(Instructions to follow)
Pick every line out of the entries below that holds the string "variables", and report them.

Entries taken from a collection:
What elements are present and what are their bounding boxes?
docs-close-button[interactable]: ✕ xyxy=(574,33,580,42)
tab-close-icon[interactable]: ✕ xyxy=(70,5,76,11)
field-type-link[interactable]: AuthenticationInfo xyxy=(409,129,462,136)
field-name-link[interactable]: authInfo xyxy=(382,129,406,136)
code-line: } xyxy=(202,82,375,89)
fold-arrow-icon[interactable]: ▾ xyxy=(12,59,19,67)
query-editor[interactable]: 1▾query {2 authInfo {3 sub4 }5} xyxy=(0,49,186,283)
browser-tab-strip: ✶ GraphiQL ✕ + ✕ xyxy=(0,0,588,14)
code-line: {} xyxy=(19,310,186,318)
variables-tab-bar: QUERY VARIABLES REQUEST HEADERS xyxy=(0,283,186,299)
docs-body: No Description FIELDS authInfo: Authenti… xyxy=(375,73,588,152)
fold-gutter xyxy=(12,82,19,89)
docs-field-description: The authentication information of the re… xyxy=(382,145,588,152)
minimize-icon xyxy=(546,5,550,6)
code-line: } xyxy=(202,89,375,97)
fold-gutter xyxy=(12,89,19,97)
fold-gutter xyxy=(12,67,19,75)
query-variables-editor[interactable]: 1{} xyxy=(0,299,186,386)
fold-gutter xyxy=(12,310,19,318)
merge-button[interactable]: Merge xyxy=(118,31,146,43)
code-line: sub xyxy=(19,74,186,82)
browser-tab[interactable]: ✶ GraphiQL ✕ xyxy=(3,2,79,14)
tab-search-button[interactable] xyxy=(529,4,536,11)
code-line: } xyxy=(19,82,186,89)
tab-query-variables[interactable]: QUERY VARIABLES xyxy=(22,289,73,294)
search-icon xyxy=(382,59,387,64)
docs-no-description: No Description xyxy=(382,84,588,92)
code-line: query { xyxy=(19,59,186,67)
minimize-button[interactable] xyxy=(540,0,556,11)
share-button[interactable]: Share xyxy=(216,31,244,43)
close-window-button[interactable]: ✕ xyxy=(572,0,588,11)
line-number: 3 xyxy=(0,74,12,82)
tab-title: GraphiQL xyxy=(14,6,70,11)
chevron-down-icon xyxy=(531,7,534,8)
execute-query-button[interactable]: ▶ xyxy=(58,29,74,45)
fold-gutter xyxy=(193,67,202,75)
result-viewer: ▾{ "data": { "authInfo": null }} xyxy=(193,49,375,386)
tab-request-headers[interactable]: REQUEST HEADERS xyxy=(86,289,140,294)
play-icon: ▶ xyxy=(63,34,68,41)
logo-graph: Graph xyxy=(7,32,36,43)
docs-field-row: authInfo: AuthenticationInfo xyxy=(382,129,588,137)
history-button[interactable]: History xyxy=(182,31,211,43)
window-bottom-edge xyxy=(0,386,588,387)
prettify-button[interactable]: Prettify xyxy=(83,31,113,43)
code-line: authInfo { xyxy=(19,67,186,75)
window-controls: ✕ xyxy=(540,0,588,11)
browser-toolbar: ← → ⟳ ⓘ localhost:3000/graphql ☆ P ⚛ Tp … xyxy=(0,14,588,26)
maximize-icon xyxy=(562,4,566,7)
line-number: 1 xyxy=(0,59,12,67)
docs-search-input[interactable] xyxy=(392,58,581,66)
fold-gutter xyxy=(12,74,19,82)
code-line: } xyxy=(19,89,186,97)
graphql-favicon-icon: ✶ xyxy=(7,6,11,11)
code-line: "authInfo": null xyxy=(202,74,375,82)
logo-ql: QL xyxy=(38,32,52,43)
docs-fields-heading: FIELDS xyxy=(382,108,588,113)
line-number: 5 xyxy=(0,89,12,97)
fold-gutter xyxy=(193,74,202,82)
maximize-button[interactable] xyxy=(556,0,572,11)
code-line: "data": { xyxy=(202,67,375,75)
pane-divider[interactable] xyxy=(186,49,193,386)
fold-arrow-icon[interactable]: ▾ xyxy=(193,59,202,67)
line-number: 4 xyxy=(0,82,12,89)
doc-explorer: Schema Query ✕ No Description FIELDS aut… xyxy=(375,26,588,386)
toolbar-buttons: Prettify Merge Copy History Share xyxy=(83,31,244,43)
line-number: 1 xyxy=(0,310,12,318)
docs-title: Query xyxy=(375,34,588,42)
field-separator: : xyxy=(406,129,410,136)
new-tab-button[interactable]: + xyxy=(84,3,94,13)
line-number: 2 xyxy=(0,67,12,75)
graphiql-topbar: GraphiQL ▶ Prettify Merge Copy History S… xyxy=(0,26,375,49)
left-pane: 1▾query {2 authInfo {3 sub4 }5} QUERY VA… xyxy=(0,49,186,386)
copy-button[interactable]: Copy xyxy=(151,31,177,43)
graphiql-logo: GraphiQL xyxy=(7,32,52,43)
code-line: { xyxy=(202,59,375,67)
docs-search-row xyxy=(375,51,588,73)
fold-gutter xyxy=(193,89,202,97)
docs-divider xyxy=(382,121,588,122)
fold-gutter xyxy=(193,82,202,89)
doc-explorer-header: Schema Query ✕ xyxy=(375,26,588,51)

---

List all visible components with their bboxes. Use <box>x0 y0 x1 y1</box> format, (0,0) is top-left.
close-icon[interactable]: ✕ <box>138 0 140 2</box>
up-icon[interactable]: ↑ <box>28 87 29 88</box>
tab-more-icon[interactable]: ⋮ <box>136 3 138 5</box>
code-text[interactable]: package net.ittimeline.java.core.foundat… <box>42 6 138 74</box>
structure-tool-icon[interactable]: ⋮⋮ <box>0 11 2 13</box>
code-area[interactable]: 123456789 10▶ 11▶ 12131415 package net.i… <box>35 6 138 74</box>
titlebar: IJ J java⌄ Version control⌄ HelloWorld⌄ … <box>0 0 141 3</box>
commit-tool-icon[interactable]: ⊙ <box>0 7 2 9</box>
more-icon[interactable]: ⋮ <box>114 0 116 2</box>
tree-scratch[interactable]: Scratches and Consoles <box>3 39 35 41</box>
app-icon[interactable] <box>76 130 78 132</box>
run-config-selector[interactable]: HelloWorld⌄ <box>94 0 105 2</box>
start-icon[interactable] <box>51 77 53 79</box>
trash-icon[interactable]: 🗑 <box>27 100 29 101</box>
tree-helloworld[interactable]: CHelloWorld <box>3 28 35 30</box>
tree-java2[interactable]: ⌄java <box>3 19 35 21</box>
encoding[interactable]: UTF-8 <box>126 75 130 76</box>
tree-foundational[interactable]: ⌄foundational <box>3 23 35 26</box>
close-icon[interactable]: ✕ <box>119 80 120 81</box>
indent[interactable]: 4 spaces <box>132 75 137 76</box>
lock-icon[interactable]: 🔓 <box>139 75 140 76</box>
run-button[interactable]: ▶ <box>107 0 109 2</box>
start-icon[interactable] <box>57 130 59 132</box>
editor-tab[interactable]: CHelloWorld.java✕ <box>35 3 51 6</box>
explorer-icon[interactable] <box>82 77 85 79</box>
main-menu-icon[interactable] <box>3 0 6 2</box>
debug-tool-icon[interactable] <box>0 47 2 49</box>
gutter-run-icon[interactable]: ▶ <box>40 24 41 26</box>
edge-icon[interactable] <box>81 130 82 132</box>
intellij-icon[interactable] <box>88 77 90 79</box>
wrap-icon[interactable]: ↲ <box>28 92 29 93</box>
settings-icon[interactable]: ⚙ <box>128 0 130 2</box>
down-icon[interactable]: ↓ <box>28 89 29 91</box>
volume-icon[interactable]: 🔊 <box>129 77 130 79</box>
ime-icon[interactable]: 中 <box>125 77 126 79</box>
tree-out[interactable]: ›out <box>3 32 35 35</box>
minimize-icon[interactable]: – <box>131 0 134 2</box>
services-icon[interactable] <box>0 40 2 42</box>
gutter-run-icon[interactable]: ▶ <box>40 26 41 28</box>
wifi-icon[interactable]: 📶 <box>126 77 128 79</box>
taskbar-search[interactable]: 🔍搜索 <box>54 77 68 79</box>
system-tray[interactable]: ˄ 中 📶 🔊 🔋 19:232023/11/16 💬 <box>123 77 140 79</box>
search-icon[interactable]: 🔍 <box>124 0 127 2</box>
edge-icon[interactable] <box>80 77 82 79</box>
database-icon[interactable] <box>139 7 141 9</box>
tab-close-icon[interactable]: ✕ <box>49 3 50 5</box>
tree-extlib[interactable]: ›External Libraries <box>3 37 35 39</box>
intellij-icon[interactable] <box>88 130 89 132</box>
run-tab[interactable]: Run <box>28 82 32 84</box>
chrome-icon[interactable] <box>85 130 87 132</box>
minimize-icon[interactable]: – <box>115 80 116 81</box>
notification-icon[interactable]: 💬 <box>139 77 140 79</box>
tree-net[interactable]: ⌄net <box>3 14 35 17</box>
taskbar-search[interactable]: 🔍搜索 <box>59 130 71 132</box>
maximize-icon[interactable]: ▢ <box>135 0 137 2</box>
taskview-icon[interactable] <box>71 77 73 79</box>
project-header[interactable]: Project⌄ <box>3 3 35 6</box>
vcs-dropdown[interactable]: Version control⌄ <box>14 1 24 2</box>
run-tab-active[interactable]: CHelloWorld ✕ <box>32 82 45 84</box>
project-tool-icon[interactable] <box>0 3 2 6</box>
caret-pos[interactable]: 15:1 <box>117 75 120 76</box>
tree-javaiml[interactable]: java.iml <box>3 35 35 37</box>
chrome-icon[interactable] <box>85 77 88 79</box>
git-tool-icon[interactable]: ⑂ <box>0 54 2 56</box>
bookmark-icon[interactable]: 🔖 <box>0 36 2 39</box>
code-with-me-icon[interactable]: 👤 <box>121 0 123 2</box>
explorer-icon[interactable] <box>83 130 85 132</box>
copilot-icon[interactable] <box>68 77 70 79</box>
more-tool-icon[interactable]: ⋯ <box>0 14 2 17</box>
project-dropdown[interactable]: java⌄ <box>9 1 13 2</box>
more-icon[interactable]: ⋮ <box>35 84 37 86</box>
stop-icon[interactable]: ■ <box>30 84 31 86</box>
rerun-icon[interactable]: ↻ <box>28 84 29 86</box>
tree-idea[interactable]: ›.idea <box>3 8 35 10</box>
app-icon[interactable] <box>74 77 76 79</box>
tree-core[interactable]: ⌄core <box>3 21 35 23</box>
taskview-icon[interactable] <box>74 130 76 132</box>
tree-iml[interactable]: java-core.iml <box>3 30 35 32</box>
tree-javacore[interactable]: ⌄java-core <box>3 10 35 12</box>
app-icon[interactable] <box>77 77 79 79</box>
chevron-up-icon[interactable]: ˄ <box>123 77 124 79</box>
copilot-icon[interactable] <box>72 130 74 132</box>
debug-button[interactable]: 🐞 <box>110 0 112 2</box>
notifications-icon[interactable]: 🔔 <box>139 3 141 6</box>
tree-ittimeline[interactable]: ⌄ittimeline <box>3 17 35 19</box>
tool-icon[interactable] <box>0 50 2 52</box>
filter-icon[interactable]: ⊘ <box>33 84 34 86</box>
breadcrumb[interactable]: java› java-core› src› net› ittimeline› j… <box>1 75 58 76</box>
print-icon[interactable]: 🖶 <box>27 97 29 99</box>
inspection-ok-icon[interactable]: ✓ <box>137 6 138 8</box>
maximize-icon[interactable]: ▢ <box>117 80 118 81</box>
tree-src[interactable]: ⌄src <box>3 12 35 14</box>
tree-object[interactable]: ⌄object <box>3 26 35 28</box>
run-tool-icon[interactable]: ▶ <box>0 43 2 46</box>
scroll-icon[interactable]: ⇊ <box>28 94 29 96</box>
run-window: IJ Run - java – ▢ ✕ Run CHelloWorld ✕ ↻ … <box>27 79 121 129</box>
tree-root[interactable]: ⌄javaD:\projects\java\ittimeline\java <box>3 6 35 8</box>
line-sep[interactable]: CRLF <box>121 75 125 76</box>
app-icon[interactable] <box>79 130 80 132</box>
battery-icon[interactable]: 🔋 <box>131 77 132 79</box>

(Result)
variables-tab-bar: QUERY VARIABLES REQUEST HEADERS xyxy=(0,283,186,299)
query-variables-editor[interactable]: 1{} xyxy=(0,299,186,386)
tab-query-variables[interactable]: QUERY VARIABLES xyxy=(22,289,73,294)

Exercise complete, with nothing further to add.